SYSPROC.ACCEL_COLLECT_TABLE_STATISTICS

Invokes the RUNSTATS utility for an accelerator-shadow table, an accelerator-only table, or a set of such tables on an accelerator.

Details

To run the RUNSTATS utility successfully on an accelerator table, the table must be in one of the following states:

Accelerator-shadow tables Accelerator-only tables
  • Loaded
  • ReplicationInProgress

    for tables that are incrementally updated by the IBM Integrated Synchronization function of the product. The stored procedure does not work for tables updated by IBM InfoSphere® Change Data Capture for z/OS (CDC).
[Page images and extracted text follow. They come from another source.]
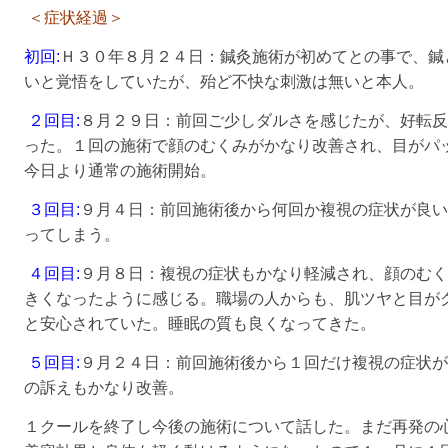
＜症状経過＞
初回
:
Ｈ３０年８月２４日：鍼灸施術が初めてとの事で、鍼
いと覚悟をしていたが、殆ど不快な刺激は無いと本人。
２回目
:
８月２９日：前回ご少しダルさを感じたが、好転
った。１回の施術で顔のむくみがかなり改善され、目がパ
今日より通常の施術開始。
３回目
:
９月４日：前回施術後から何回か複視の症状が良
ってしまう。
４回目
:
９月８日：複視の症状もかなり軽減され、顔のむ
きくなったように感じる。職場の人からも、肌ツヤと目が
と安心されていた。睡眠の質も良くなってきた。
５回目
:
９月２４日：前回施術後から１回だけ複視の症状
の訴えもかなり改善。
１クールを終了し今後の施術について話した。まだ再発の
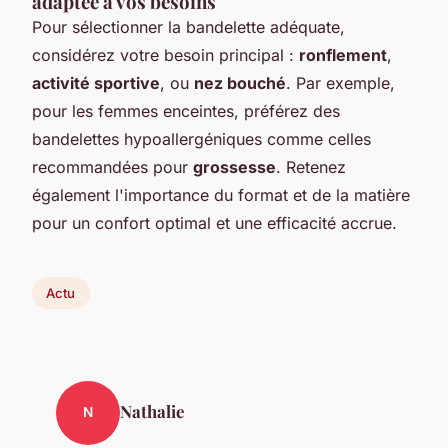
adaptée à vos besoins
Pour sélectionner la bandelette adéquate,
considérez votre besoin principal :
ronflement
,
activité sportive
, ou
nez bouché
. Par exemple,
pour les femmes enceintes, préférez des
bandelettes hypoallergéniques comme celles
recommandées pour
grossesse
. Retenez
également l'importance du format et de la matière
pour un confort optimal et une efficacité accrue.
Actu
Nathalie
N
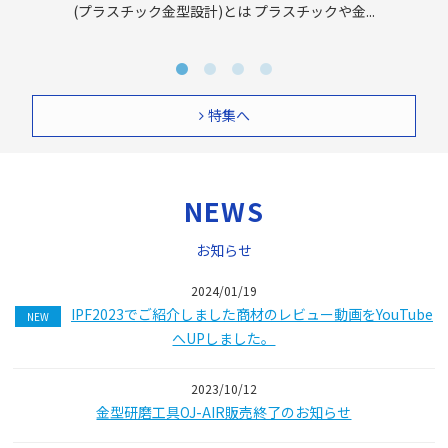
れて
(プラスチック金型設計)とは プラスチックや金...
特集へ
NEWS
お知らせ
2024/01/19
IPF2023でご紹介しました商材のレビュー動画をYouTube
NEW
へUPしました。
2023/10/12
金型研磨工具OJ-AIR販売終了のお知らせ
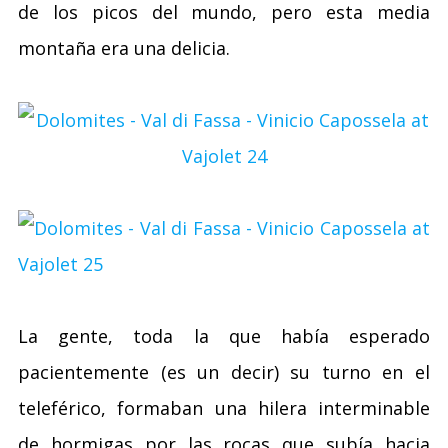
de los picos del mundo, pero esta media
montaña era una delicia.
La gente, toda la que había esperado
pacientemente (es un decir) su turno en el
teleférico, formaban una hilera interminable
de hormigas por las rocas que subía hacia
See the Restriction note further down.

  • UpdateInProgress
  • ArchivingInProgress
  • SchemaModificationInProgress
  • Operational
  • UpdateInProgress
Restriction: As soon as a Db2 subsystem is found for which CDC replication is enabled, SYSPROC.ACCEL_COLLECT_TABLE_STATISTICS refuses to run and exits with message AQT20139E. This means that in case your accelerator is paired with more than one Db2 subsystem, the stored procedure will also not work for tables from the other Db2 subsystems, no matter if these subsystems are CDC-enabled or not.
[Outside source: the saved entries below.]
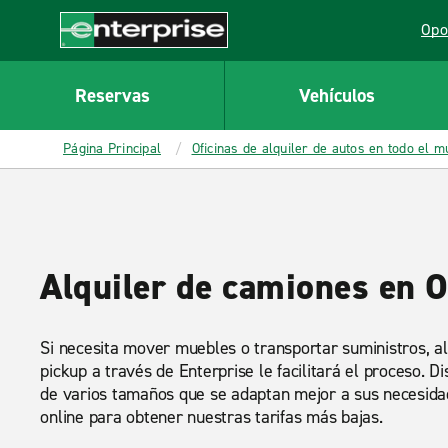
MAIN
Opo
CONTENT
Lin
Enterprise
Reservas
Vehículos
Página Principal
Oficinas de alquiler de autos en todo el 
Alquiler de camiones en 
Si necesita mover muebles o transportar suministros, a
pickup a través de Enterprise le facilitará el proceso.
de varios tamaños que se adaptan mejor a sus necesid
online para obtener nuestras tarifas más bajas.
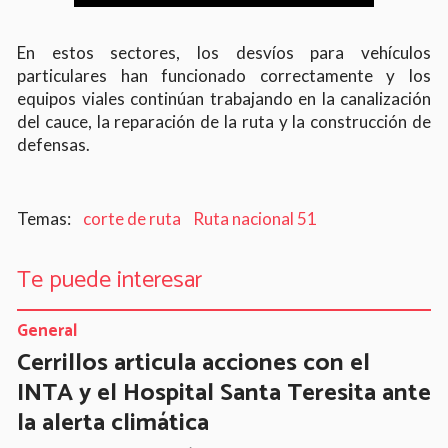
En estos sectores, los desvíos para vehículos
particulares han funcionado correctamente y los
equipos viales continúan trabajando en la canalización
del cauce, la reparación de la ruta y la construcción de
defensas.
corte de ruta
Ruta nacional 51
Te puede interesar
General
Cerrillos articula acciones con el
INTA y el Hospital Santa Teresita ante
la alerta climática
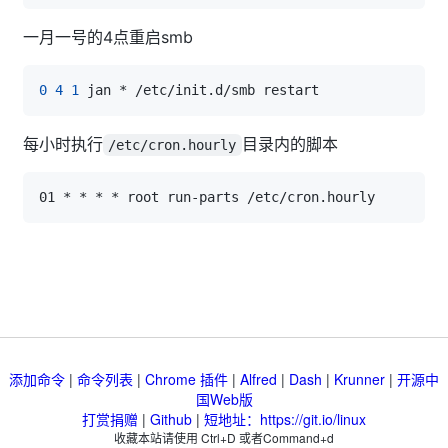
一月一号的4点重启smb
0
4
1
每小时执行
目录内的脚本
/etc/cron.hourly
添加命令
|
命令列表
|
Chrome 插件
|
Alfred
|
Dash
|
Krunner
|
开源中
国Web版
打赏捐赠
|
Github
|
短地址：https://git.io/linux
收藏本站请使用 Ctrl+D 或者Command+d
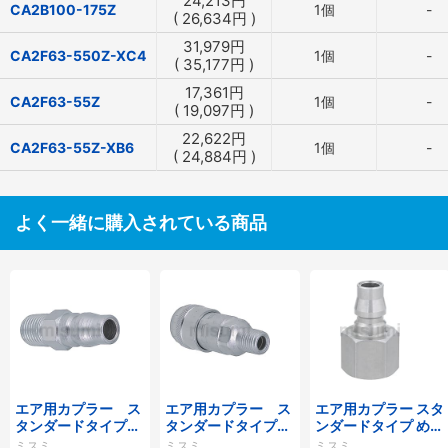
24,213
円
CA2B100-175Z
1個
-
(
26,634
円
)
31,979
円
CA2F63-550Z-XC4
1個
-
(
35,177
円
)
17,361
円
CA2F63-55Z
1個
-
(
19,097
円
)
22,622
円
CA2F63-55Z-XB6
1個
-
(
24,884
円
)
よく一緒に購入されている商品
エア用カプラー ス
エア用カプラー ス
エア用カプラー スタ
タンダードタイプ
タンダードタイプ
ンダードタイプ めね
おねじプラグ
おねじソケット
じプラグ
ミスミ
ミスミ
ミスミ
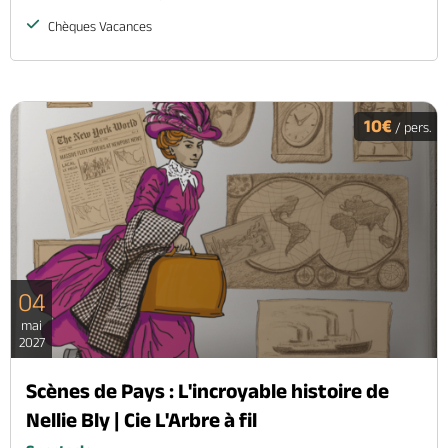
Chèques Vacances
10€
/ pers.
04
mai
2027
Scènes de Pays : L'incroyable histoire de
Nellie Bly | Cie L'Arbre à fil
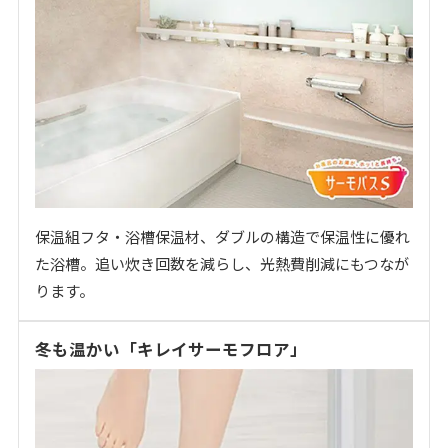
保温組フタ・浴槽保温材、ダブルの構造で保温性に優れ
た浴槽。追い炊き回数を減らし、光熱費削減にもつなが
ります。
冬も温かい「キレイサーモフロア」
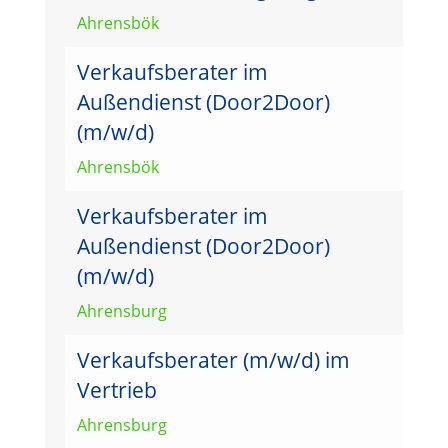
Ahrensbök
Verkaufsberater im
Außendienst (Door2Door)
(m/w/d)
Ahrensbök
Verkaufsberater im
Außendienst (Door2Door)
(m/w/d)
Ahrensburg
Verkaufsberater (m/w/d) im
Vertrieb
Ahrensburg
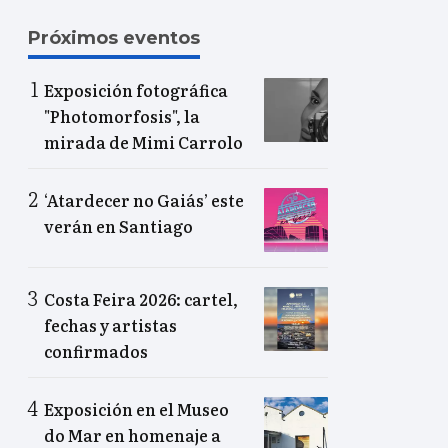
Próximos eventos
Exposición fotográfica
"Photomorfosis", la
mirada de Mimi Carrolo
‘Atardecer no Gaiás’ este
verán en Santiago
Costa Feira 2026: cartel,
fechas y artistas
confirmados
Exposición en el Museo
do Mar en homenaje a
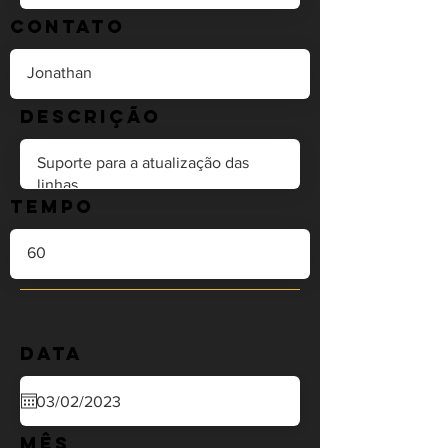
Contato
Descrição
Tempo
Data
Mês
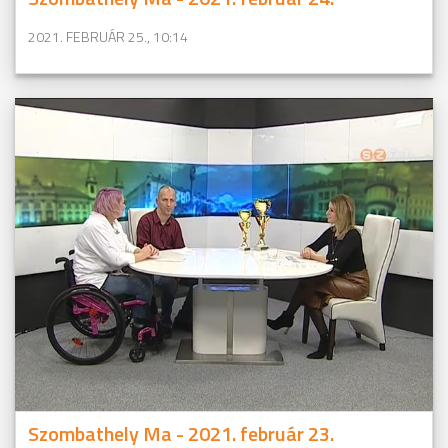
2021. FEBRUÁR 25., 10:14
Szombathely Ma - 2021. február 23.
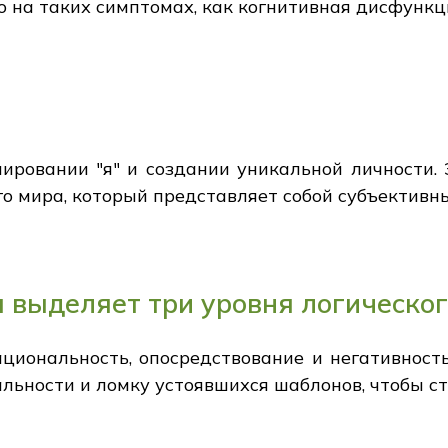
 на таких симптомах, как когнитивная дисфункц
ровании "я" и создании уникальной личности. 
го мира, который представляет собой субъективны
я выделяет три уровня логическ
циональность, опосредствование и негативность
льности и ломку устоявшихся шаблонов, чтобы ст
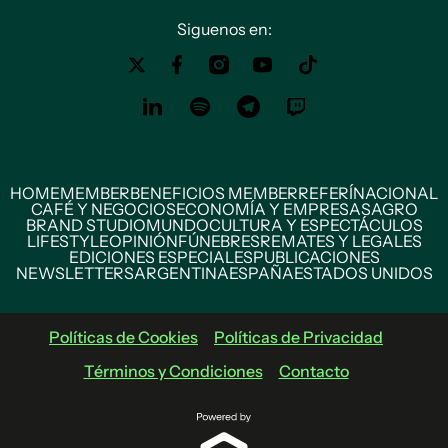
Siguenos en:
HOME
MEMBER
BENEFICIOS MEMBER
REFERÍ
NACIONAL
CAFÉ Y NEGOCIOS
ECONOMÍA Y EMPRESAS
AGRO
BRAND STUDIO
MUNDO
CULTURA Y ESPECTÁCULOS
LIFESTYLE
OPINIÓN
FÚNEBRES
REMATES Y LEGALES
EDICIONES ESPECIALES
PUBLICACIONES
NEWSLETTERS
ARGENTINA
ESPAÑA
ESTADOS UNIDOS
Políticas de Cookies
Políticas de Privacidad
Términos y Condiciones
Contacto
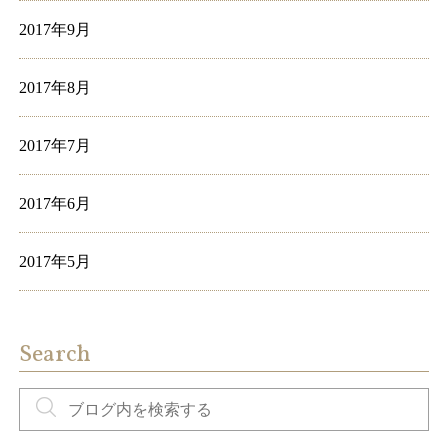
2017年9月
2017年8月
2017年7月
2017年6月
2017年5月
Search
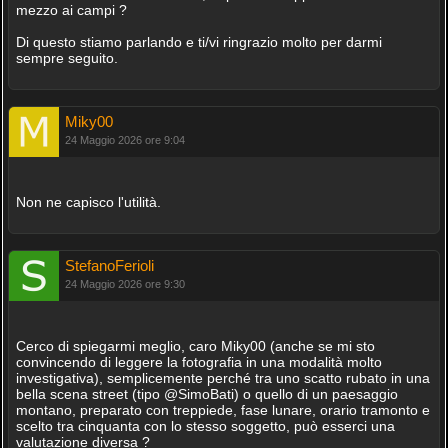
mezzo ai campi ?
Di questo stiamo parlando e ti/vi ringrazio molto per darmi
sempre seguito.
Miky00
24 Maggio 2026 ore 9:04
Non ne capisco l'utilità.
StefanoFerioli
24 Maggio 2026 ore 9:30
Cerco di spiegarmi meglio, caro Miky00 (anche se mi sto
convincendo di leggere la fotografia in una modalità molto
investigativa), semplicemente perché tra uno scatto rubato in una
bella scena street (tipo @SimoBati) o quello di un paesaggio
montano, preparato con treppiede, fase lunare, orario tramonto e
scelto tra cinquanta con lo stesso soggetto, può esserci una
valutazione diversa ?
If you run the stored procedure on an accelerator-shadow table that is in the process of being fully reloaded, the statistics are collected on the previous version of the table. That is, after the completion of the reload, the statistics of the newest version of the table might not be up-to-date. Therefore, complete a running reload before you run this stored procedure.
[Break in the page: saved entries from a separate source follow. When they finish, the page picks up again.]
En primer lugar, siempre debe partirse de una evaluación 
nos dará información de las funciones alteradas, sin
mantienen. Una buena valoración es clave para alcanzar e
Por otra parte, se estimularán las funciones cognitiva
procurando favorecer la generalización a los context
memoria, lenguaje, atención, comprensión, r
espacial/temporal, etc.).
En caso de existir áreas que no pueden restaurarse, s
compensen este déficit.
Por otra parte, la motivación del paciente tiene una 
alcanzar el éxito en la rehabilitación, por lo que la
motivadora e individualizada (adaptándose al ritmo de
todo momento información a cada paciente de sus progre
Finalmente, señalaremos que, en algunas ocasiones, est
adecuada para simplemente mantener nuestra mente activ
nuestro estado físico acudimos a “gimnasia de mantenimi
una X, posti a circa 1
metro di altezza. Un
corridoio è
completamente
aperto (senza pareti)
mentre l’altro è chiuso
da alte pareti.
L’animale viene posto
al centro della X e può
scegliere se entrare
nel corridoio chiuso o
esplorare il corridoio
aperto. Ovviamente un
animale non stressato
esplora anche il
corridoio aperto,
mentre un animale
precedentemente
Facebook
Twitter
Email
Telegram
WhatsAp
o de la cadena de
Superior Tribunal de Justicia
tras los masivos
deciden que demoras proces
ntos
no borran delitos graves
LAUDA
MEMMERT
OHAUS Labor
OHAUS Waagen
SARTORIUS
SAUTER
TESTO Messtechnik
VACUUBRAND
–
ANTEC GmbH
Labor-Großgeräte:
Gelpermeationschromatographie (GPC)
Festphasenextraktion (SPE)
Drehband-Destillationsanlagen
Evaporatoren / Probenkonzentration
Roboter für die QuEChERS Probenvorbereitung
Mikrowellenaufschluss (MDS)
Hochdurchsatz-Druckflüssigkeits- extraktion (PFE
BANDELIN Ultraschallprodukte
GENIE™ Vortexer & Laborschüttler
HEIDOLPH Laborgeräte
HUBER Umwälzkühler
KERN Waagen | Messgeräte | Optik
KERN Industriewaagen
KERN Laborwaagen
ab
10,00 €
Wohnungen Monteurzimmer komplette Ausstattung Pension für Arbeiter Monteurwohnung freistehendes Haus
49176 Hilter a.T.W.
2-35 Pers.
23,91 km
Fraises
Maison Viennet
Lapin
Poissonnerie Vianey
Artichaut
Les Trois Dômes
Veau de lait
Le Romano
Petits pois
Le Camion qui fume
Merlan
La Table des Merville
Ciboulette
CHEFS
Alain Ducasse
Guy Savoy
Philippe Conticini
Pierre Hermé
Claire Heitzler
If you specify more than a single table as input for this stored procedure, the RUNSTATS utility is run in parallel. That is, a single execution thread is started for each table in the set. This might result in a high demand for CPU resources and system memory. To collect statistics on a large number of tables, it is therefore better to run the stored procedure several times in a sequence.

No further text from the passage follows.